Top of Supplied material

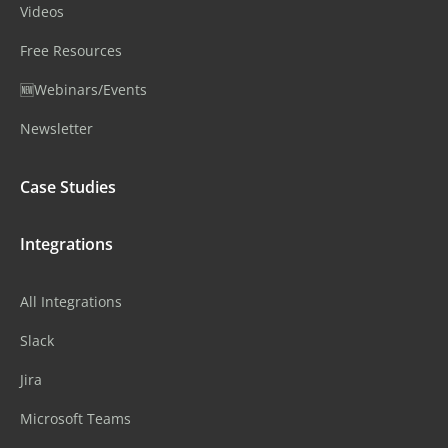
Videos
Free Resources
🆕Webinars/Events
Newsletter
Case Studies
Integrations
All Integrations
Slack
Jira
Microsoft Teams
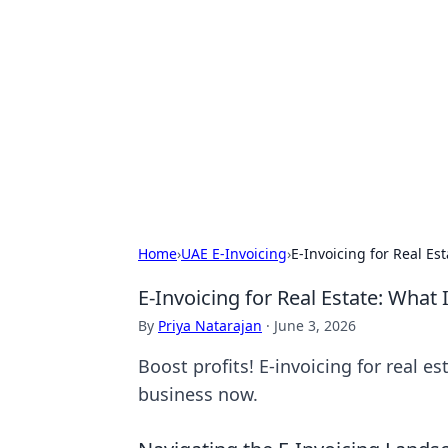
Arma Kimya
Chemistry, materials, and industrial
Home
›
UAE E-Invoicing
›
E-Invoicing for Real Es
E-Invoicing for Real Estate: What
By
Priya Natarajan
·
June 3, 2026
Boost profits! E-invoicing for real e
business now.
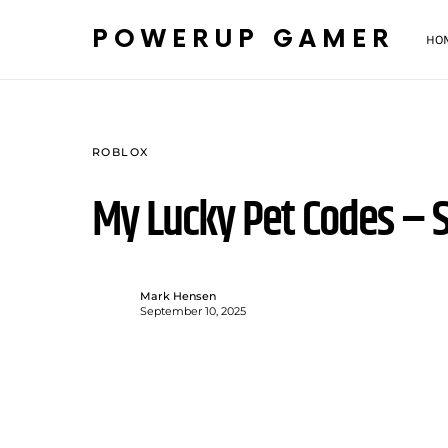
POWERUP GAMER
HO
ROBLOX
My Lucky Pet Codes –
Mark Hensen
September 10, 2025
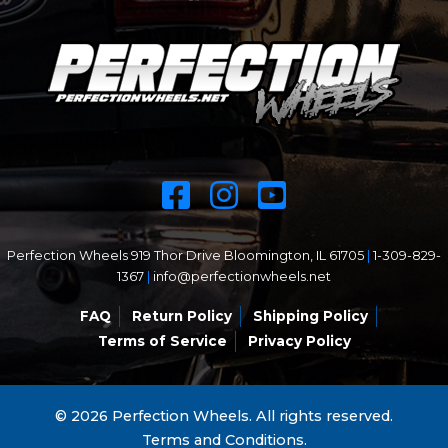
Perfection Wheels 919 Thor Drive Bloomington, IL 61705
|
1-309-829-
1367
|
info@perfectionwheels.net
FAQ
Return Policy
Shipping Policy
Terms of Service
Privacy Policy
© 2026 Perfection Wheels. All rights reserved.
Terms and Conditions.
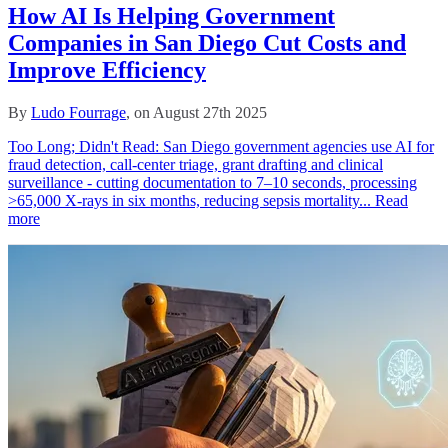
How AI Is Helping Government
Companies in San Diego Cut Costs and
Improve Efficiency
By
Ludo Fourrage
, on August 27th 2025
Too Long; Didn't Read: San Diego government agencies use AI for
fraud detection, call‑center triage, grant drafting and clinical
surveillance - cutting documentation to 7–10 seconds, processing
>65,000 X‑rays in six months, reducing sepsis mortality...
Read
more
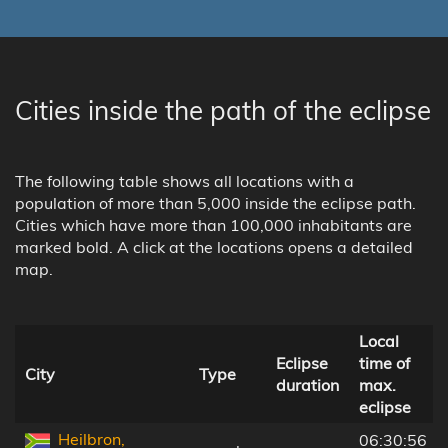
Cities inside the path of the eclipse
The following table shows all locations with a
population of more than 5,000 inside the eclipse path.
Cities which have more than 100,000 inhabitants are
marked bold. A click at the locations opens a detailed
map.
Local
Eclipse
time of
City
Type
duration
max.
eclipse
Heilbron,
06:30:56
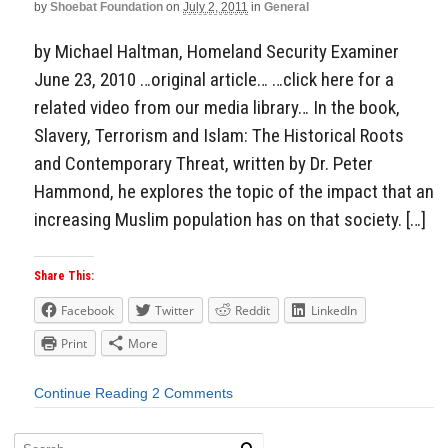
by
Shoebat Foundation
on
July 2, 2011
in
General
by Michael Haltman, Homeland Security Examiner
June 23, 2010 …original article… …click here for a
related video from our media library… In the book,
Slavery, Terrorism and Islam: The Historical Roots
and Contemporary Threat, written by Dr. Peter
Hammond, he explores the topic of the impact that an
increasing Muslim population has on that society. […]
Share This:
Facebook
Twitter
Reddit
LinkedIn
Print
More
Continue Reading
2 Comments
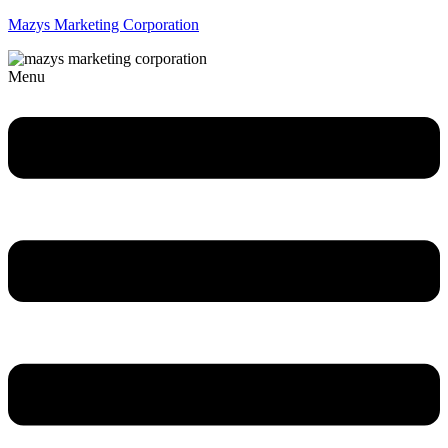
Mazys Marketing Corporation
Menu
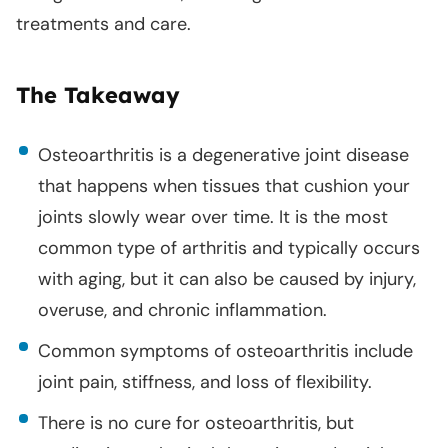
treatments and care.
The Takeaway
Osteoarthritis is a degenerative joint disease
that happens when tissues that cushion your
joints slowly wear over time. It is the most
common type of arthritis and typically occurs
with aging, but it can also be caused by injury,
overuse, and chronic inflammation.
Common symptoms of osteoarthritis include
joint pain, stiffness, and loss of flexibility.
There is no cure for osteoarthritis, but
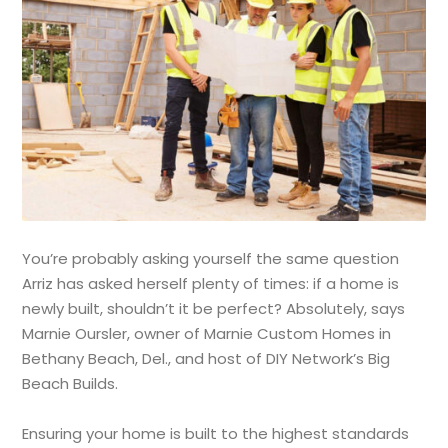
You’re probably asking yourself the same question
Arriz has asked herself plenty of times: if a home is
newly built, shouldn’t it be perfect? Absolutely, says
Marnie Oursler, owner of Marnie Custom Homes in
Bethany Beach, Del., and host of DIY Network’s Big
Beach Builds.
Ensuring your home is built to the highest standards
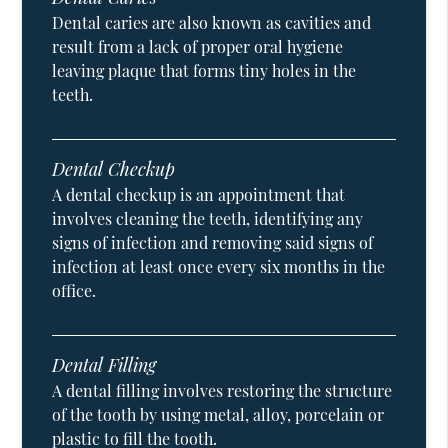
Dental caries are also known as cavities and
result from a lack of proper oral hygiene
leaving plaque that forms tiny holes in the
teeth.
Dental Checkup
A dental checkup is an appointment that
involves cleaning the teeth, identifying any
signs of infection and removing said signs of
infection at least once every six months in the
office.
Dental Filling
A dental filling involves restoring the structure
of the tooth by using metal, alloy, porcelain or
plastic to fill the tooth.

Bottom of Supplied material

Reply with nothing but the number of lines in the entries above that hold the string "Policy".

*Exercise answer:* 3